Statistics and probability are related fields in mathematics, but the nature of the relationship is a little tricky. Statistics is used to mean several things, including the collection of data, which is part of descriptive statistics. But the part of statistics that is related to probability is inferential statistics, which is the art and craft of separating signal from noise; inferential statistics may also be described as methods of saying something about a population when you only have data on a sample from that population. Probability, on the other hand, is about finding out how probable certain events are, given certain conditions.
The relationship between statistics and probability is best illustrated by example. A fairly simple problem in inferential statistics is that of comparing two groups on some numeric variable. For example, we might want to find out if American boys and girls in 3rd grade report having the same number of friends. We are interested in a huge population – all the 3rd boys and girls in America – and we cannot collect data on all of them. Therefore, we draw a random sample from the population, ask each child in the sample how many friends they have, and then compare the numbers. We set up a null hypothesis that there is no difference in the population, and then we test how likely it is that the data we have could have arisen if the null hypothesis is true. One way of performing this test is with a t-test. We can then get, from a table or a computer output, a p-value, which answers the following question: “If the null hypothesis is true, how likely is a t statistic as extreme as the one we obtained?”
(It is important to note that the p-value does NOT answer the question “how likely is the null hypothesis?”).
But where do we get that p-value? That’s where probability comes in. Remember that probability uses various mathematical tools to determine how likely certain events are, given certain conditions.
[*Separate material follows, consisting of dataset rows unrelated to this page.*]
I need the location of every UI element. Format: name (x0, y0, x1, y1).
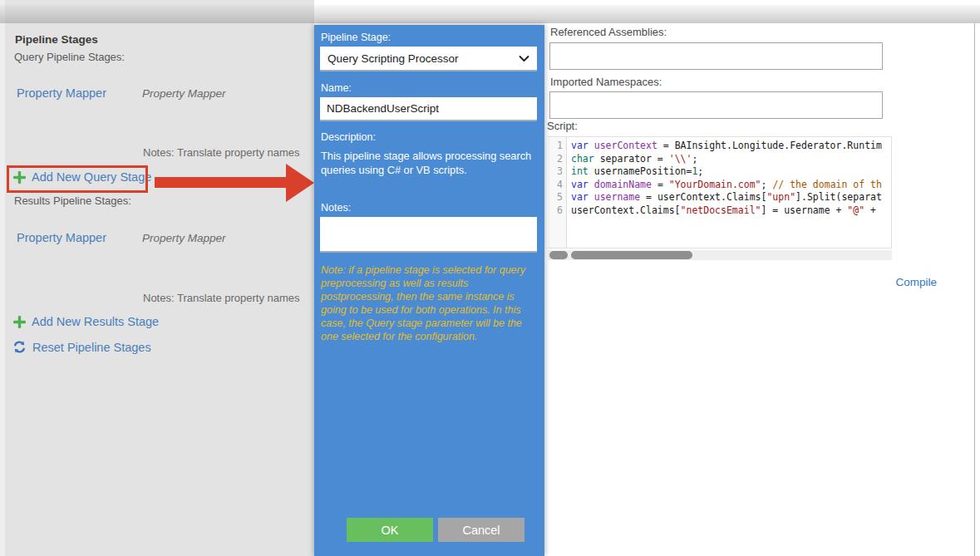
horizontal-scrollbar[interactable] (548, 250, 892, 260)
referenced-assemblies-label: Referenced Assemblies: (550, 26, 667, 38)
results-property-mapper-notes: Notes: Translate property names (143, 292, 300, 304)
referenced-assemblies-input[interactable] (549, 42, 883, 70)
query-property-mapper-type: Property Mapper (142, 87, 226, 100)
pipeline-stage-label: Pipeline Stage: (321, 32, 391, 43)
add-new-results-stage-label: Add New Results Stage (32, 315, 159, 328)
code-line: 1var userContext = BAInsight.Longitude.F… (548, 140, 891, 153)
scrollbar-thumb[interactable] (571, 251, 692, 259)
dialog-note-text: Note: if a pipeline stage is selected fo… (321, 263, 537, 343)
notes-textarea[interactable] (320, 217, 537, 251)
plus-icon (13, 171, 26, 184)
imported-namespaces-label: Imported Namespaces: (550, 76, 662, 88)
results-property-mapper-link[interactable]: Property Mapper (17, 231, 106, 244)
scrollbar-thumb-gutter[interactable] (549, 251, 568, 259)
cancel-button[interactable]: Cancel (438, 518, 524, 542)
pipeline-stage-selected-value: Query Scripting Processor (327, 52, 459, 65)
name-input[interactable] (320, 97, 537, 120)
red-arrow-head (286, 164, 314, 202)
pipeline-stage-select[interactable]: Query Scripting Processor (320, 47, 537, 70)
script-editor-panel: Referenced Assemblies: Imported Namespac… (544, 0, 975, 556)
code-line: 4var domainName = "YourDomain.com"; // t… (548, 179, 891, 192)
reset-pipeline-stages-label: Reset Pipeline Stages (32, 341, 151, 354)
red-arrow (155, 177, 287, 188)
description-text: This pipeline stage allows processing se… (321, 149, 537, 177)
top-gradient-band (0, 5, 980, 23)
script-code-editor[interactable]: 1var userContext = BAInsight.Longitude.F… (548, 136, 892, 248)
script-label: Script: (547, 120, 578, 132)
plus-icon (13, 316, 26, 328)
results-pipeline-stages-label: Results Pipeline Stages: (14, 194, 131, 207)
description-label: Description: (321, 131, 376, 143)
pipeline-stages-page: Pipeline Stages Query Pipeline Stages: P… (0, 0, 980, 556)
right-border-rule (974, 23, 975, 556)
name-label: Name: (321, 82, 352, 94)
code-line: 2char separator = '\\'; (548, 153, 891, 166)
reset-pipeline-stages-button[interactable]: Reset Pipeline Stages (12, 340, 151, 354)
query-property-mapper-link[interactable]: Property Mapper (17, 86, 106, 100)
query-property-mapper-notes: Notes: Translate property names (143, 146, 300, 159)
notes-label: Notes: (321, 202, 351, 214)
code-line: 3int usernamePosition=1; (548, 165, 891, 179)
code-line: 5var username = userContext.Claims["upn"… (548, 191, 891, 204)
compile-link[interactable]: Compile (895, 276, 937, 288)
left-edge-strip (0, 0, 5, 556)
add-new-query-stage-button[interactable]: Add New Query Stage (13, 170, 151, 184)
add-new-results-stage-button[interactable]: Add New Results Stage (13, 315, 159, 328)
add-new-query-stage-label: Add New Query Stage (32, 170, 151, 184)
pipeline-stage-dialog: Pipeline Stage: Query Scripting Processo… (314, 25, 544, 556)
query-pipeline-stages-label: Query Pipeline Stages: (14, 51, 125, 63)
code-lines: 1var userContext = BAInsight.Longitude.F… (548, 140, 891, 217)
code-line: 6userContext.Claims["netDocsEmail"] = us… (548, 204, 891, 218)
page-title: Pipeline Stages (15, 33, 98, 46)
results-property-mapper-type: Property Mapper (142, 232, 226, 244)
chevron-down-icon (519, 51, 529, 66)
refresh-icon (12, 340, 27, 354)
pipeline-stages-panel: Pipeline Stages Query Pipeline Stages: P… (0, 0, 314, 556)
imported-namespaces-input[interactable] (549, 91, 883, 119)
ok-button[interactable]: OK (347, 518, 433, 542)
Here, the conditions are “There is no difference in the number of friends reported by 3rd grade boys and girls in America” and the event is a t-statistic as far from zero as the one we obtained when we did the t-test.
Any time you test a null hypothesis – whether with regression, or analysis of variance, or some other statistical technique, the above logic applies.
One interesting note is that
all of the theory behind this was developed before the invention of computers. Therefore, it relies on approximations and on assumptions that are not always reasonable. Simulation is one way of avoiding these approximations and assumptions. If we wanted to simulate our example, we would program a computer to do the following:
1) Create a large population of boys and girls, with the number of friends reported by each varying only by chance.
2) Draw many samples from that population (at least 1000 samples).
3) Calculate a t statistic for each sample
4) Determine how many of the results in 3) are as far from 0 as our sample was.